-- WHAT TO PRODUCE --
In the records below, find each line with "الفرعي" and copy it.

[Document layout analysis data]
----------
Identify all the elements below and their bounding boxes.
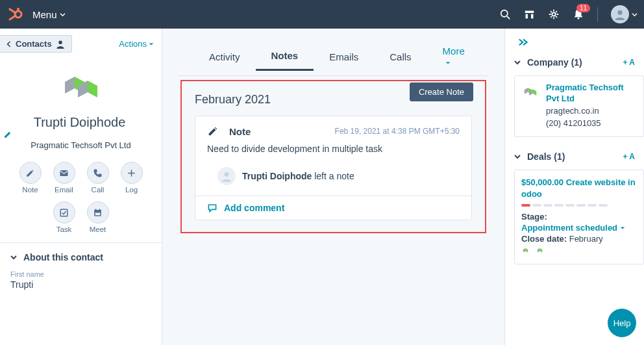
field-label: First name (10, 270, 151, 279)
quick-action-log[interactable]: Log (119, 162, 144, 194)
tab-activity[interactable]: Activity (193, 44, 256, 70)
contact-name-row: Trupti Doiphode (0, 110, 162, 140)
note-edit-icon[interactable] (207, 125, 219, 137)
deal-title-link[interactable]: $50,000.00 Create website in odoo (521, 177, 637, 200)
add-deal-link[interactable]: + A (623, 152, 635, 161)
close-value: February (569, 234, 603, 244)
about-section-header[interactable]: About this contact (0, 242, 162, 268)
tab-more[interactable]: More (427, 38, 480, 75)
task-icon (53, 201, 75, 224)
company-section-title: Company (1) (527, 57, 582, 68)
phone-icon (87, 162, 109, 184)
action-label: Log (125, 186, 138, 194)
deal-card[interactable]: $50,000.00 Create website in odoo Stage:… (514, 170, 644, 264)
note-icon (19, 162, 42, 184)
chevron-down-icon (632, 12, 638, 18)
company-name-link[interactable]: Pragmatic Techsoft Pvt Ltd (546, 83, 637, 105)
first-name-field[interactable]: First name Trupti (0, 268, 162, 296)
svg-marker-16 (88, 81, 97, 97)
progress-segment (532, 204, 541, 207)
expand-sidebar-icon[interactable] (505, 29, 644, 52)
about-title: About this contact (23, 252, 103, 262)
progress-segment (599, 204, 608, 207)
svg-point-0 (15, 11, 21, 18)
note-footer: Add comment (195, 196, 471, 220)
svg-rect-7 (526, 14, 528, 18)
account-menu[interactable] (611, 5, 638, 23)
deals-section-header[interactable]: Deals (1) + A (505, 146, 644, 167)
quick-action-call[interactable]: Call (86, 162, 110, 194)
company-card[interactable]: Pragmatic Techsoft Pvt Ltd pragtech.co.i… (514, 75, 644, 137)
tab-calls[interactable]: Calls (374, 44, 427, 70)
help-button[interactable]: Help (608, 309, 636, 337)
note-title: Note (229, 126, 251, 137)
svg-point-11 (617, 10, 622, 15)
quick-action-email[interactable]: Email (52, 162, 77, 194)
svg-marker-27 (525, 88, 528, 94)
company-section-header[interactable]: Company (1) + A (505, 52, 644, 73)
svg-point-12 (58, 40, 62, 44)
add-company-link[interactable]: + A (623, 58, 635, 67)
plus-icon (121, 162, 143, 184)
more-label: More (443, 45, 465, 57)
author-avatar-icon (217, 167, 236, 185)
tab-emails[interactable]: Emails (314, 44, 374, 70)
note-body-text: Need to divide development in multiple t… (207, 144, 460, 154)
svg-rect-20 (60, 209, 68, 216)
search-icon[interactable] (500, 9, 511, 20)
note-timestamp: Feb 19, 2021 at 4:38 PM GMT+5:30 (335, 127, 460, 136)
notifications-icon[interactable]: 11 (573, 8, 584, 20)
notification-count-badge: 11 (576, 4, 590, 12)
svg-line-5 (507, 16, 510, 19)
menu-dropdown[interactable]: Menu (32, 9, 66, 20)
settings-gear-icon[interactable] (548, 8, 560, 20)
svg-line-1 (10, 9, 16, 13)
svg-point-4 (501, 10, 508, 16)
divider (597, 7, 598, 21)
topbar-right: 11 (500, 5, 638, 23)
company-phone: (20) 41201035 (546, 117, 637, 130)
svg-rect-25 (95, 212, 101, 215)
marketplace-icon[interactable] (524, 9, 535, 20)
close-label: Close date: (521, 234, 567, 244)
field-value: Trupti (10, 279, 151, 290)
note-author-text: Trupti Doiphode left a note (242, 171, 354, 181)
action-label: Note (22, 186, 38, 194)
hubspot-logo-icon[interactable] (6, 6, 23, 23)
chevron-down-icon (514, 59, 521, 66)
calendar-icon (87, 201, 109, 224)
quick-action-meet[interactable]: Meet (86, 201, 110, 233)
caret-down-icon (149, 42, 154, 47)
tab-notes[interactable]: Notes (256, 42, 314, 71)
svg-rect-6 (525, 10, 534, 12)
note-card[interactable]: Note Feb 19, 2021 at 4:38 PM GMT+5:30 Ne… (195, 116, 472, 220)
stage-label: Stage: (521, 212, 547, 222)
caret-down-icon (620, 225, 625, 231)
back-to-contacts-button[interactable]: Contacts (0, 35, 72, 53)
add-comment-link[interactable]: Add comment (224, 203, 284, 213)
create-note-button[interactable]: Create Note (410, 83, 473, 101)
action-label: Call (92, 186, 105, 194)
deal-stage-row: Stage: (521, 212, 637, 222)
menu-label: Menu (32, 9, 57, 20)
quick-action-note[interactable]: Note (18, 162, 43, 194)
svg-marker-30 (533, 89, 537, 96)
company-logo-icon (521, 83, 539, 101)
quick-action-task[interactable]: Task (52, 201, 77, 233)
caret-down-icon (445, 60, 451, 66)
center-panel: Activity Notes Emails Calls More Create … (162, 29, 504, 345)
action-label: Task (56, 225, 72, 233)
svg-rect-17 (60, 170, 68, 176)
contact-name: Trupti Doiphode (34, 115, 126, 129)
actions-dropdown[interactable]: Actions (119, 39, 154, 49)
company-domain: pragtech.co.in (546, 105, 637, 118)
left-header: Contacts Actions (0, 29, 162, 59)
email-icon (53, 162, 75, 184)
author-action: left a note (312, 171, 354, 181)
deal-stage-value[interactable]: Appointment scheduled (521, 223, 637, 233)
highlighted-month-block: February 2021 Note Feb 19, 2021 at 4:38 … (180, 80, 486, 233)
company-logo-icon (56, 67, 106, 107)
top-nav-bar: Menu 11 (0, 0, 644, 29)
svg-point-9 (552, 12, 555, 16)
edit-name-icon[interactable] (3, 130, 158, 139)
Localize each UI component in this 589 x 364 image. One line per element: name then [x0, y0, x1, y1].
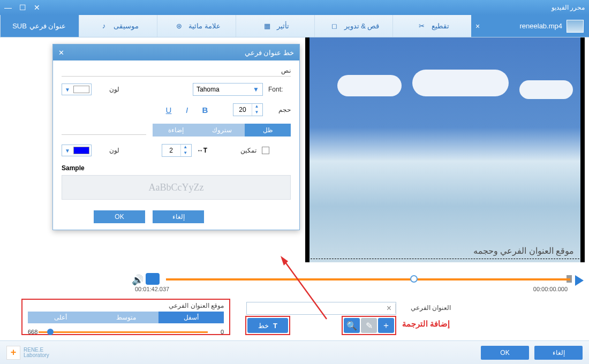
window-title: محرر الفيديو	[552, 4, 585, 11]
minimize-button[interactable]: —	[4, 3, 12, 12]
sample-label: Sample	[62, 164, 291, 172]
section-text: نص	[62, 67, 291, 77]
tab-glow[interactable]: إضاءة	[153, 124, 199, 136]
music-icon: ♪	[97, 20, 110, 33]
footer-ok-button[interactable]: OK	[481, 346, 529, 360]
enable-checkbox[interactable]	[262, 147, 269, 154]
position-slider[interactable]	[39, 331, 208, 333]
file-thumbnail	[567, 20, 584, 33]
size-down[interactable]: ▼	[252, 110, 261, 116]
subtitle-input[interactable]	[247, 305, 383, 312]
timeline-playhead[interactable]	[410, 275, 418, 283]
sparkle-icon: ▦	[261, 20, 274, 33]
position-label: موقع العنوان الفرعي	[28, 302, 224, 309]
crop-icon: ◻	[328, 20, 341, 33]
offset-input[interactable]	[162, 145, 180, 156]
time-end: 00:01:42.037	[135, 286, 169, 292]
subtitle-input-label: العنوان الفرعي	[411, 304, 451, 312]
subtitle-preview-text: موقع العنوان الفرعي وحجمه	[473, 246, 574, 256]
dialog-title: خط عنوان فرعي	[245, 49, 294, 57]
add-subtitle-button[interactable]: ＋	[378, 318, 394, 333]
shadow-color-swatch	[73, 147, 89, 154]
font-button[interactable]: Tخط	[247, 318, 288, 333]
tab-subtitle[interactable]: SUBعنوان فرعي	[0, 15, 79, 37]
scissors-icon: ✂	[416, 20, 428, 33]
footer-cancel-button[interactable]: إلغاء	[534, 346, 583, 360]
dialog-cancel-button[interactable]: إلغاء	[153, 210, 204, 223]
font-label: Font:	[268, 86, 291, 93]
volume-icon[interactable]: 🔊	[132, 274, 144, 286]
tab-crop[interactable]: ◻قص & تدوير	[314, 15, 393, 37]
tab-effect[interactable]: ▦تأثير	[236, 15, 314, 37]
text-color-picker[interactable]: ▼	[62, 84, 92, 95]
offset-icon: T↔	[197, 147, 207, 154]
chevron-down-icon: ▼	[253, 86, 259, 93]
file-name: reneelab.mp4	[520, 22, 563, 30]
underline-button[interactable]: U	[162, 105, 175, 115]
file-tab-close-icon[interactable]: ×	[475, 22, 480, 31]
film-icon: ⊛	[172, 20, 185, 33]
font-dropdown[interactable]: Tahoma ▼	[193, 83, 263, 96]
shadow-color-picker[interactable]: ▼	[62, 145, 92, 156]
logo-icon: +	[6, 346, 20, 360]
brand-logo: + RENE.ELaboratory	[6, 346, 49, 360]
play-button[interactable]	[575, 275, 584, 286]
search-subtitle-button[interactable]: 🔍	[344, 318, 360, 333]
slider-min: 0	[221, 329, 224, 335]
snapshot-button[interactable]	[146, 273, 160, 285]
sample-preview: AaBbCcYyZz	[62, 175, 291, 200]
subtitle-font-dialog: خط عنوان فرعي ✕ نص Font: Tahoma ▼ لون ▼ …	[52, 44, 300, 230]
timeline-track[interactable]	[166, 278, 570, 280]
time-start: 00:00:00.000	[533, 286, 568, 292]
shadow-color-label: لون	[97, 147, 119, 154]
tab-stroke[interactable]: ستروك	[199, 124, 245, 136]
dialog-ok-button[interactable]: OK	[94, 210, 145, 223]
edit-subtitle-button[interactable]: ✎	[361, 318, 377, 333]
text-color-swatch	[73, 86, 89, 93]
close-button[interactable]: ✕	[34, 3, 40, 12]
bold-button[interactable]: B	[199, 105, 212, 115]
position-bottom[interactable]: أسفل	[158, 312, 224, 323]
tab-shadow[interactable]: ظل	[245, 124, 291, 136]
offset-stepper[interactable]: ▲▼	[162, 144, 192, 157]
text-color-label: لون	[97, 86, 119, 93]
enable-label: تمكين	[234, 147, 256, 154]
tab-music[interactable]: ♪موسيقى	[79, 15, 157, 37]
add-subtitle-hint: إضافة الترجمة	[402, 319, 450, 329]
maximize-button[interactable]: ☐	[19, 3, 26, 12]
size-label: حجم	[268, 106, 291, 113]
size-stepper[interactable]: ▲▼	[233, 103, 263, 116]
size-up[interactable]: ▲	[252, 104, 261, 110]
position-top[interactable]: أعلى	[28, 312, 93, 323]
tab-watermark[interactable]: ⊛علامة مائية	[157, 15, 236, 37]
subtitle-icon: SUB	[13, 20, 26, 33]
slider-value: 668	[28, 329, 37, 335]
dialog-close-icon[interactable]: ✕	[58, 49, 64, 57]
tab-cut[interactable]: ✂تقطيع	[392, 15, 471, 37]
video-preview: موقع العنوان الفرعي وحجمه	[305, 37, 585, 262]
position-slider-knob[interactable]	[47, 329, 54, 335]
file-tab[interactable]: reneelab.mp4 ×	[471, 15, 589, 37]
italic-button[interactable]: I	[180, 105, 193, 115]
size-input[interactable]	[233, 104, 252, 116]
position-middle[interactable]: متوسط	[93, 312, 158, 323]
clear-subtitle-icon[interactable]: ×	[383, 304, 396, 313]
----------
-- EXERCISE OUTPUT --
position-label: موقع العنوان الفرعي	[28, 302, 224, 309]
subtitle-input-label: العنوان الفرعي	[411, 304, 451, 312]
subtitle-preview-text: موقع العنوان الفرعي وحجمه	[473, 246, 574, 256]
video-preview: موقع العنوان الفرعي وحجمه	[305, 37, 585, 262]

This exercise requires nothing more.